Automobile financing led the surge with a 7.8% first-half jump in new-vehicle loans and a 6.3% rise in used vehicle loans. Unsecured personal loans also grew by 1.8% in the first half.
"It's clear the reports of California's heating up weren't a flash in the pan," said Dwight Johnston, economist for the leagues. "This improved economic outlook is building consumer confidence with near-record increases in new loan applications for big-ticket items ranging from homes to cars."
The state's unemployment rate dipped to 8.5% at the end of 1012, which while still elevated, represents a decline of nearly a percentage point in the quarter and of 1.3 percentage points since the start of the year. Also, California home prices increased by 5% in the first quarter and by 17% in the year ending in March--the most recent data available for the Federal Housing Finance Agency purchase-only index.

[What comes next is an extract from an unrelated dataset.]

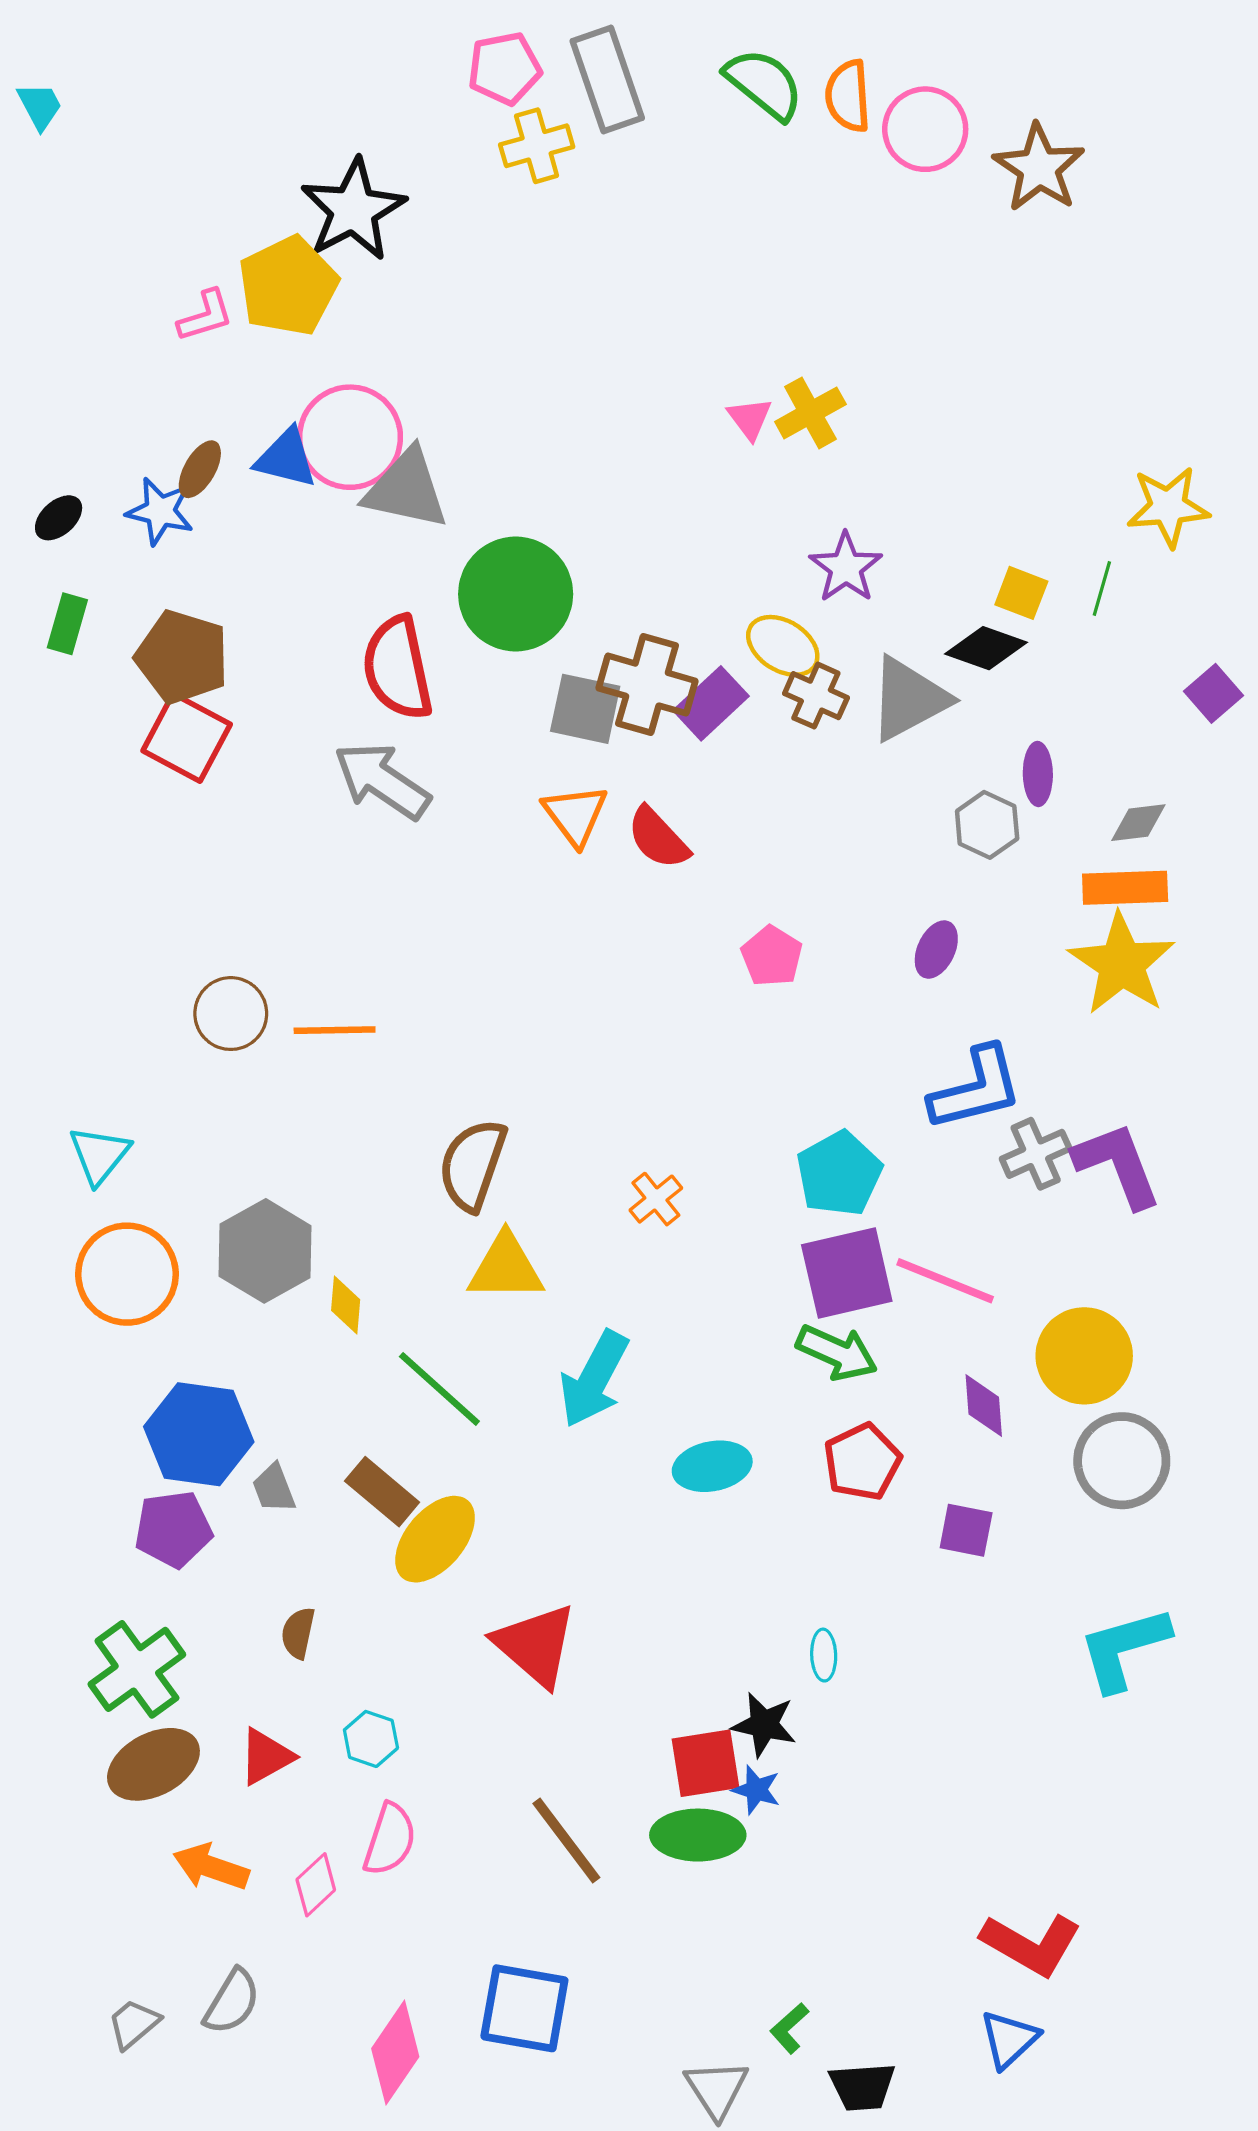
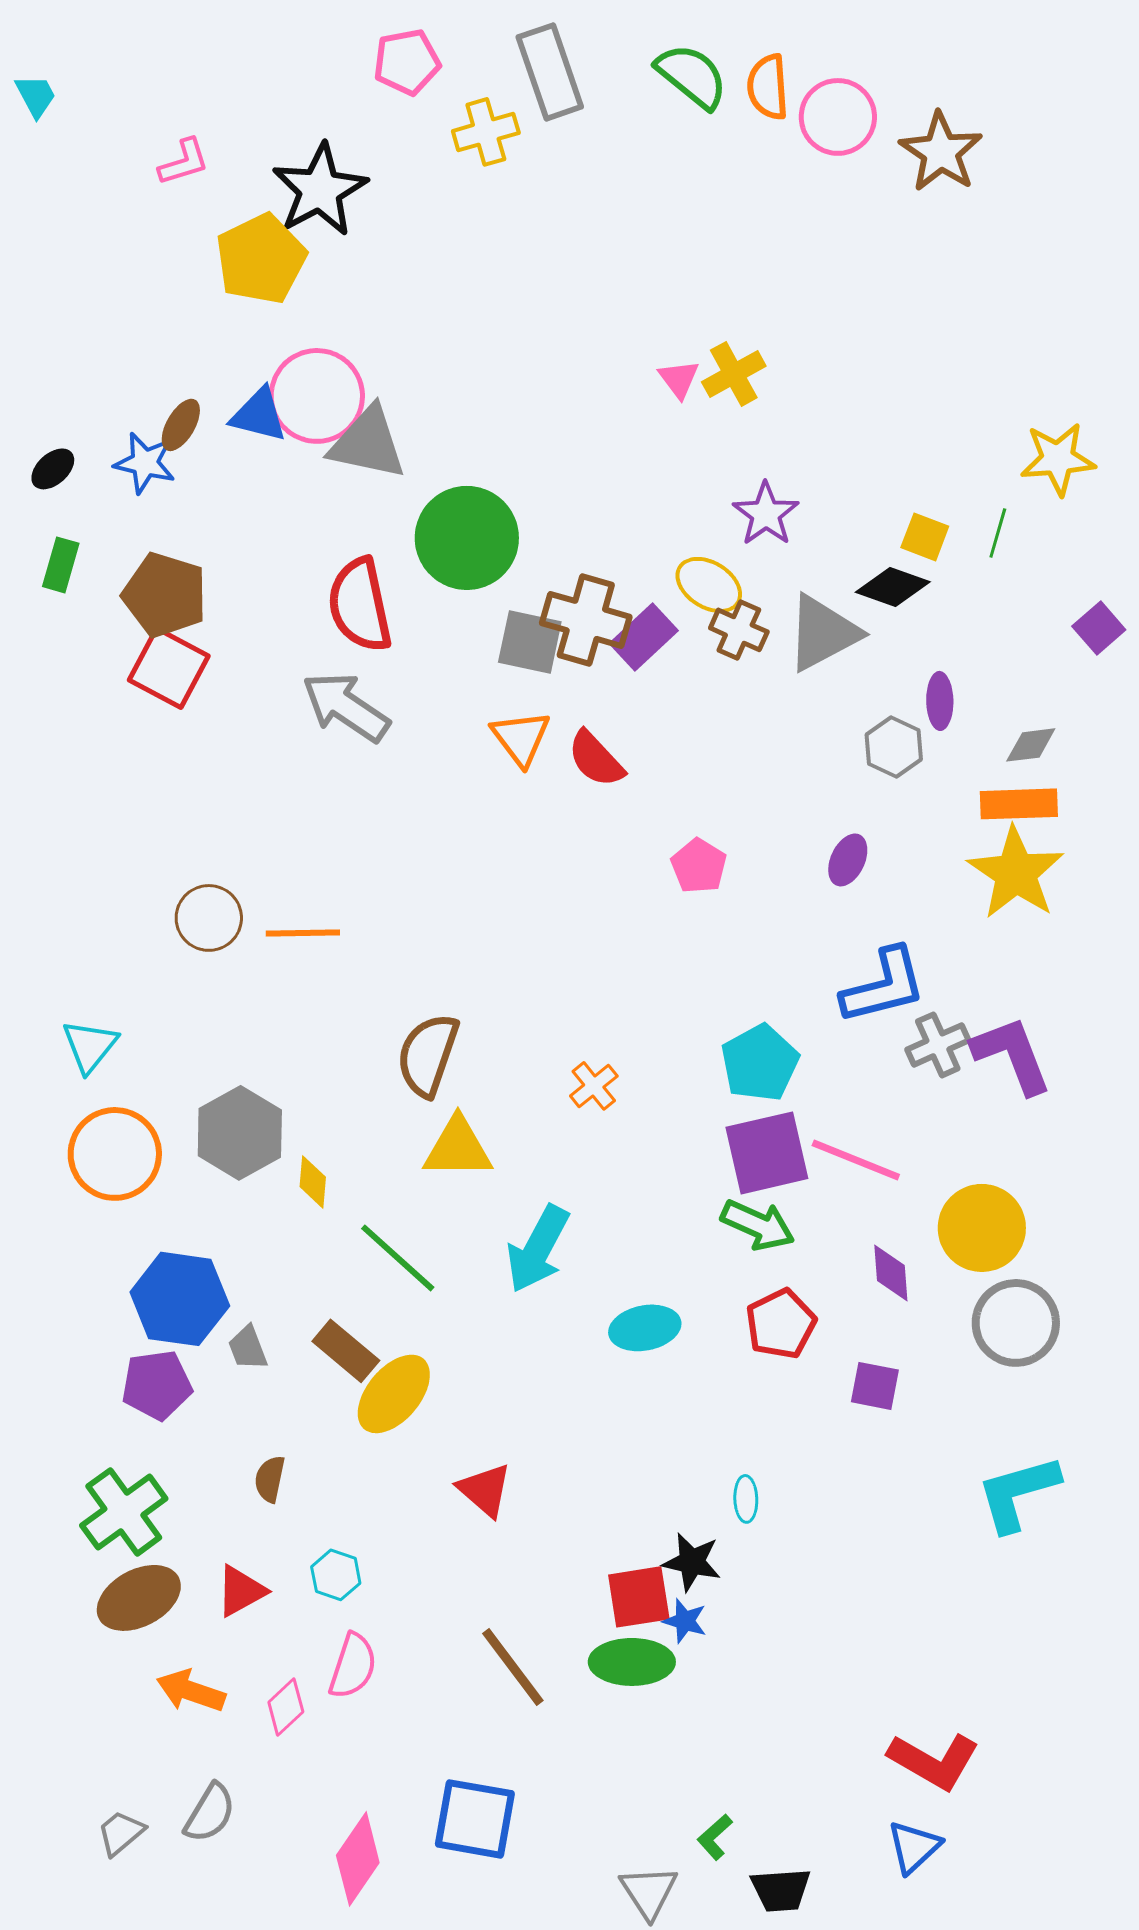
pink pentagon: (505, 68) -> (407, 62), moved
pink L-shape: (205, 316) -> (184, 162), moved
red triangle: (535, 1645) -> (485, 1490), size x0.7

Meanwhile, statewide personal bankruptcy filings declined by 26% in the first half compared to year-ago levels, according to the Administrative Office of U.S. District Courts. California credit union borrower-bankruptcy filings declined even faster--by nearly 31%--in the same time period.
Despite the increased spending, the report found Californians continued to save. Credit union savings balances grew 3% in the first half and by 3.2% in the year ending June 2013.
With historically low market interest rates, consumers continue to focus on building short-term liquid accounts. Highlights include:
The leagues' report is compiled from credit unions representing 53% of all federally-insured credit unions that collectively serve 96% of the members and manage 98% of the assets reported by such institutions located statewide.